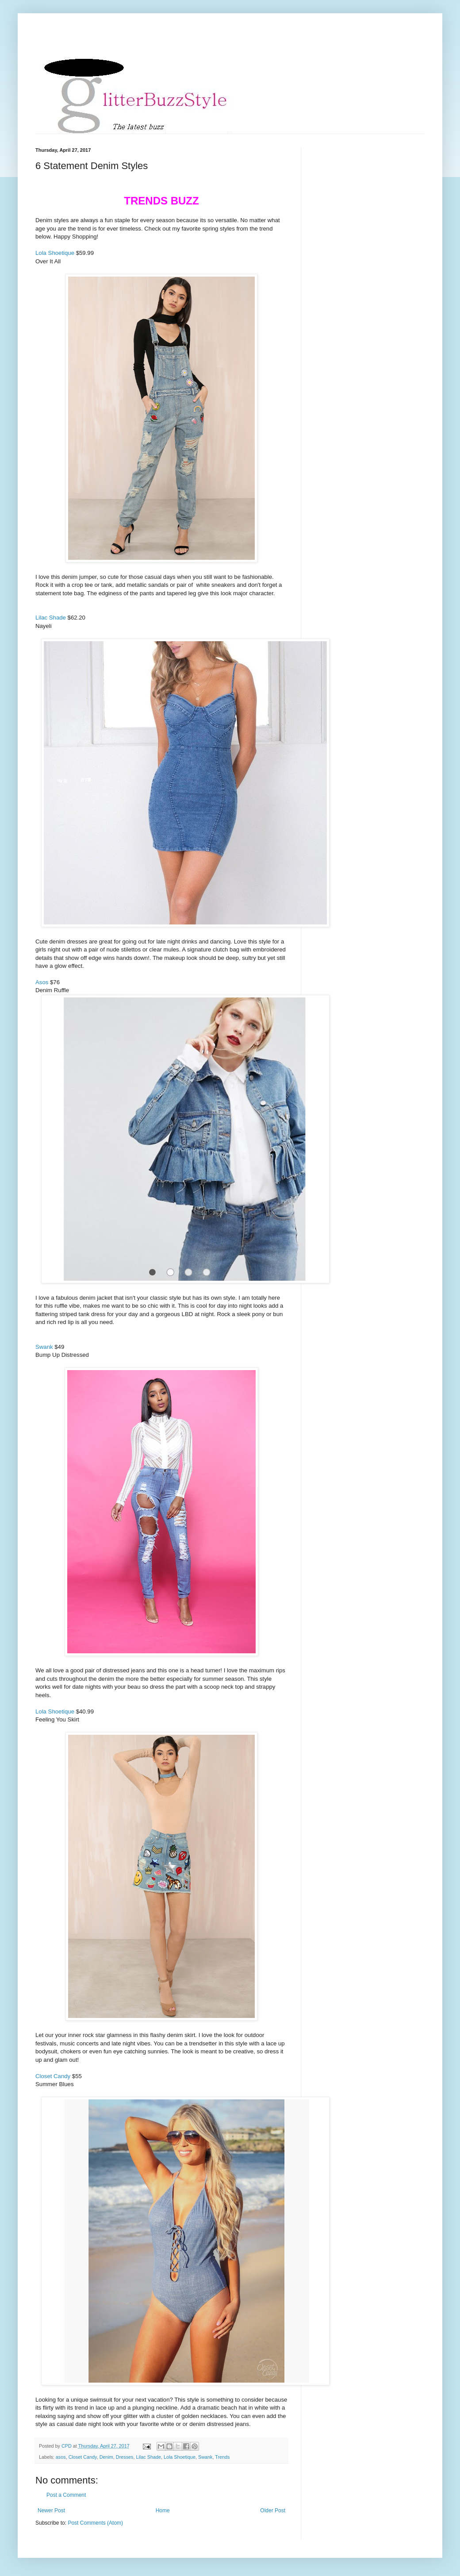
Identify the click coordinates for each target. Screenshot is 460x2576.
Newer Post (51, 2510)
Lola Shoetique (54, 253)
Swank (44, 1347)
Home (163, 2510)
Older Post (272, 2510)
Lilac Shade (50, 617)
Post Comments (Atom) (95, 2523)
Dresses (125, 2457)
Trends (222, 2457)
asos (61, 2457)
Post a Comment (66, 2495)
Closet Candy (52, 2076)
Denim (106, 2457)
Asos (41, 982)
* * * * * * *
=== TASK ===
Repeat, without changes, every line from the one that contains "Lilac Shade (50, 617)" through the final line of the data.

=== RESULT ===
Lilac Shade (50, 617)
Post Comments (Atom) (95, 2523)
Dresses (125, 2457)
Trends (222, 2457)
asos (61, 2457)
Post a Comment (66, 2495)
Closet Candy (52, 2076)
Denim (106, 2457)
Asos (41, 982)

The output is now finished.